Alejandro Espinosa on Overcoming Autism and Finding a Path into Public Service at the Colin Powell School

Alejandro Alejandro Espinosa on Overcoming Autism and Finding a Path into Public Service at the Colin Powell School

Alejandro Espinosa first visited the City College campus as a five-year-old learning to ride a bike with his uncle. Little did he know that he would later become a Climate Policy Fellow in the Colin Powell School and be featured on the Today Show reflecting about General Powell’s impact on students like him. As a child and adolescent, Espinosa faced the challenge of being on the autism spectrum. As the child of Mexican immigrants, he also needed ESL support. Unsupportive primary and middle schools nearly derailed his education, but he persisted with staunch support from his mother and family. He is now preparing to graduate from CCNY with a bachelor’s degree in political science.

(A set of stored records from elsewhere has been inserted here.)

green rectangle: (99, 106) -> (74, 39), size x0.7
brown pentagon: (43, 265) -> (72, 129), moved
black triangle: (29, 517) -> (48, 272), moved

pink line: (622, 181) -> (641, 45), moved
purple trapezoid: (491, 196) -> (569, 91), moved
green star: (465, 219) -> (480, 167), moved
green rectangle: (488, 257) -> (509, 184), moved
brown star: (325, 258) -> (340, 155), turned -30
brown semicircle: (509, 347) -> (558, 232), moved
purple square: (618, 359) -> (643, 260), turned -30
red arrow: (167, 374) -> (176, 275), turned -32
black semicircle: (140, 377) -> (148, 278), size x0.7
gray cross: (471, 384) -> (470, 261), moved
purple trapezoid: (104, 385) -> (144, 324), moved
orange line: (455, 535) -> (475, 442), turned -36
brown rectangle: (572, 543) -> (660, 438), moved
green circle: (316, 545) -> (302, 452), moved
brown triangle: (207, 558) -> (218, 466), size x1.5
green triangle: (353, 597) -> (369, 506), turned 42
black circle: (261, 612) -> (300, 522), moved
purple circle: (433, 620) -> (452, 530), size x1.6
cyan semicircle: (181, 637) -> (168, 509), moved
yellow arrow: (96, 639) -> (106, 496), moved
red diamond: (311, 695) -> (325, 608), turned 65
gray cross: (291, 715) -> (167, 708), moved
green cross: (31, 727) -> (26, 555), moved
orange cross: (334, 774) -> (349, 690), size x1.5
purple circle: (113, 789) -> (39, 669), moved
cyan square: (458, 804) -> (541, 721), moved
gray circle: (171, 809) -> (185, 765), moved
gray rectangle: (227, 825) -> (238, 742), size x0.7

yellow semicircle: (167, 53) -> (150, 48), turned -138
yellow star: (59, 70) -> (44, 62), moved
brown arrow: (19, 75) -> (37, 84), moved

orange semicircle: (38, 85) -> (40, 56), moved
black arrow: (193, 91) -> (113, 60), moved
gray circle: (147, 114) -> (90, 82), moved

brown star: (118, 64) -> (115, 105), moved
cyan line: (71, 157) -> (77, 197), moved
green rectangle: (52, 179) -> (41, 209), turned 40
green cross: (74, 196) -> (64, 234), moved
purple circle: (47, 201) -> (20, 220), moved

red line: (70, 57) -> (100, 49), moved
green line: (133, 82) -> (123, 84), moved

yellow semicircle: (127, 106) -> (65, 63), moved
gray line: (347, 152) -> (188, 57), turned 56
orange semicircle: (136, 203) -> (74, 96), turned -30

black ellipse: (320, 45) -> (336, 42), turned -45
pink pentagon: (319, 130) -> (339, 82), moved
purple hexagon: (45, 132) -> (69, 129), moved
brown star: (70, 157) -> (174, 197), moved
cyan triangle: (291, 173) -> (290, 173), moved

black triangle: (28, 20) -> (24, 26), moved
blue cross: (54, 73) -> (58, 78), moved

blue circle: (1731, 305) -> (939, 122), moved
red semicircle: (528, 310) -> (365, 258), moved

Please tell me a little about your background. What brought you to City College?
I come from a family of Mexican immigrants, and I grew up in New York City. I have known about CCNY’s presence since I was five years old. My uncle used to live next to the firehouse on West 139th Street and he and I would often visit City College to learn how to ride bikes. I would often visit him and notice a nice campus right across from Amsterdam Ave and thought that it would be a dream to attend here. I learned afterward about what it meant to work to reach the milestones that were to come. My mom thought at first that City College was a mansion where rich people live, given its unique architecture. In Mexico, she is always used to walls dividing rich and poor residents in the same neighborhood. 
You mentioned that you have learned what it means to struggle to achieve milestones. Tell me more about that. 
I have faced and overcome several hurdles in my life, starting very early on. My main hurdle was different than the major hurdles that people often face based on immigration status and racial barriers. It involved suffering from autism in the first years of my life, where time and time again until middle school, the leader of the school would come up to my mother and ask her to take me to an institution where it was just for people with mental problems, because the school couldn’t handle it. My mom, with an immigrant background, didn't know how the system worked but thought for a bit until someone went to her and said, "Your son is extremely intelligent and will do great things. Be with him to ensure that he will develop just fine." This statement saved my life. Who knows what would have happened to me thereafter. 
Another hurdle was when the middle school assistant principal told my mother I needed to go to another Middle School because I needed ESL services. As my mom successfully lobbied to keep me in my middle school, I transferred classes twice in the 6th grade. The effects of this devastating circumstance hindered my ability to make friends, keep up the academic excellence and enjoy the normal middle school experience. 
Not until I was accepted into high school did circumstances hit a positive turn. With academic excellence reaching normal levels, I was thrilled that I could finally turn a blind eye to things. Even so, I endured a huge disparity of social skills between me and my generation, as the two monstrous circumstances caused this to happen. 
The other big obstacle was our income inequality that has gotten worse since the early 1980s. 
What brought you to City College, and how did you choose your major? 
With the academic credentials, I wanted to come here, along with other colleges throughout the state. As the decisions came, my decision narrowed between City and Queens College and chose City College by a narrow margin. I came to City College thinking I was going to major in Math and minor in Secondary Education. My journey from there has changed in ways I could've never imagined. I declared a history major and education minor, then dropped that and settled on political science.  
How have CCNY and the Colin Powell School helped you on your career path? 
I was very proud when I was accepted into the Climate Policy Fellowship at the Colin Powell School. This fellowship has allowed me to grow the number of connections and outreach I'm able to do. I question myself, is this the end of the social skills inequality I have with my generation? This remains to be seen but future projections say yes! 
And as we all heard about the devastating news about the death of a great leader and statesman who became the first African American secretary of state, it broke my heart profoundly because I never shook hands with him. I thought that I wanted to fulfill much of his legacy in the policy world that I'm about to enter. It was an honor to be selected to be on the Today Show to talk about General Powell’s legacy. I did not expect this coming, as I knew I wanted to represent the Colin Powell School to the public well. And as the interview was released to the public, I received high praise from most people that I knew.
At CCNY I have been able to choose the academic path and the career path that I want to complete, and none stood in my way. I've been extraordinarily happy to be in an educational institution that takes public service extremely seriously and enjoyable. 
What are your reflections now that you’re finishing your time as an undergraduate at CCNY?
City College was more than a great choice; it is my second home. I still look at my admissions acceptance letter every once in a while, and I will never forget the day I was accepted. It has been over 39 months that I’ve been present here at City College. As my undergrad journey begins to reach the beginning of the end, my dream of attending City College since the age of five has been complete. Looking back, I see that this journey has been incredible to the fullest. With academic life both during in person and virtual, and now hybrid, my happy ever after is present with me, here in the finest and greatest institution. My life here was at its finest, just as in high school, even during the pandemic. As I move forward on my path, I hope to represent City College to the best of my ability.